The internet is littered with think pieces theorising why BTS’ crossover into the US has succeeded when other K-pop acts have failed. The consensus is that since their 2013 debut, the boys and their creator Bang Si-hyuk have strived for a selling point beyond cookie-cutter perfection: authenticity.

Interwoven into catchy tunes and synchronised dances—typical features of K-pop groups—are brutally honest lyrics about personal hardship and sacrifice, the pains and joys of growing up, and the struggle to love oneself. This follows influential South Korean music group Seo Taiji & Boys’ legacy of socially conscious K-pop and while it may sound contrived to non-fans, it works like hell.

Vulnerability repackaged as inner strength pervades much of BTS’ music, uniting fans and performers through shared struggle and shared personal growth.

For instance, the song ‘N.O’ criticises an education system that ignores its students’ mental well-being in favour of producing top academic results. ‘Spring Day’ explores the fragile balance between the ache of moving on from youth and the optimism of new beginnings. ‘Whalien 52’ makes reference to the 52-hertz whale—dubbed “the loneliest whale in the world”—whose unanswered cries (being the only whale known to emit calls at this frequency) serve as a metaphor for all voices that go unheard. Meanwhile, ‘The Last’, a track on Suga’s solo mixtape, contains confessional lyrics about the rapper’s social anxiety and depression, a brave admission considering the taboo on mental illness in South Korea.

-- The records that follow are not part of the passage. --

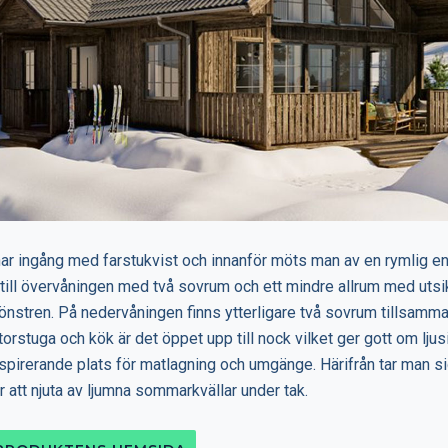
ar ingång med farstukvist och innanför möts man av en rymlig ent
 till övervåningen med två sovrum och ett mindre allrum med uts
fönstren. På nedervåningen finns ytterligare två sovrum tillsa
storstuga och kök är det öppet upp till nock vilket ger gott om lju
spirerande plats för matlagning och umgänge. Härifrån tar man sig
r att njuta av ljumna sommarkvällar under tak.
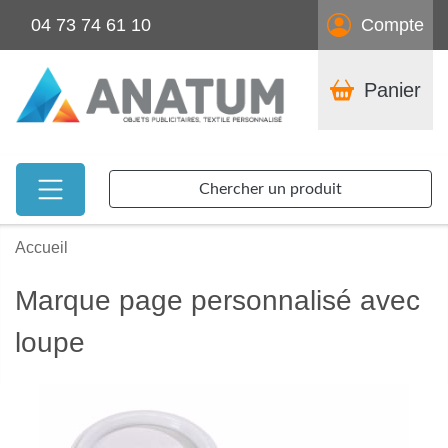
04 73 74 61 10
Compte
Panier
Chercher un produit
Accueil
Marque page personnalisé avec
loupe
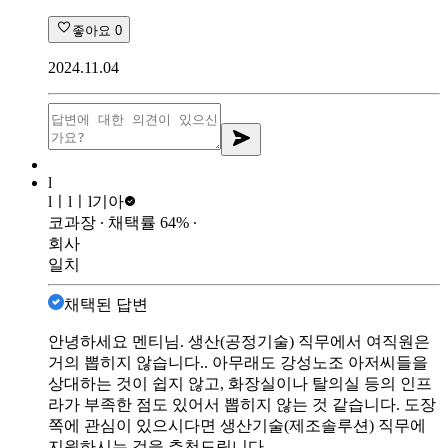
좋아요
0
2024.11.04
l
lㅣlㅣl
기아
코과장
∙ 채택률
64
%
∙
회사
일치
채택된 답변
안녕하세요 멘티님. 생산(공정기술) 직무에서 여직원은
거의 뽑히지 않습니다.. 아무래도 강성노조 아저씨들을
상대하는 것이 쉽지 않고, 화장실이나 탈의실 등의 인프
라가 부족한 점도 있어서 뽑히지 않는 것 같습니다. 도장
쪽에 관심이 있으시다면 생산기술(제조솔루션) 직무에
지원하시는 것을 추천드립니다.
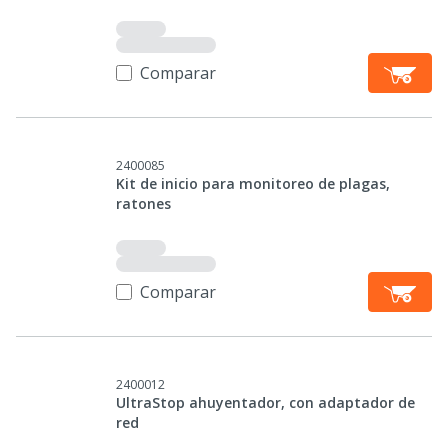
Comparar
2400085
Kit de inicio para monitoreo de plagas,
ratones
Comparar
2400012
UltraStop ahuyentador, con adaptador de
red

However, BTS’ success also speaks to something broader: a shift in the zeitgeist. Foreshadowed by viral hits like ‘Gangnam Style’ and ‘Despacito’, and now by BTS itself, English is no longer a requirement to climb high on US music charts, with a string of K-pop groups following BTS’ precedent

Much of it has to do with technology: “Streaming has democratized the consumption of music…As a consequence, the barriers that existed previously—particularly the language—have been lowered,” Jesus Lopez, a chairman at Universal Music, told Billboard.

It’s no longer a small elite of white performers, critics and celebrities who can set Western music tastes. Fans’ own voices can be heard like never before, and they can find and champion music from well outside the Anglosphere. When it comes to BTS, the efforts of ARMY—streaming and voting for their favourite band’s songs—have set the news agenda: entertainment media outlets globally can no longer afford not to notice.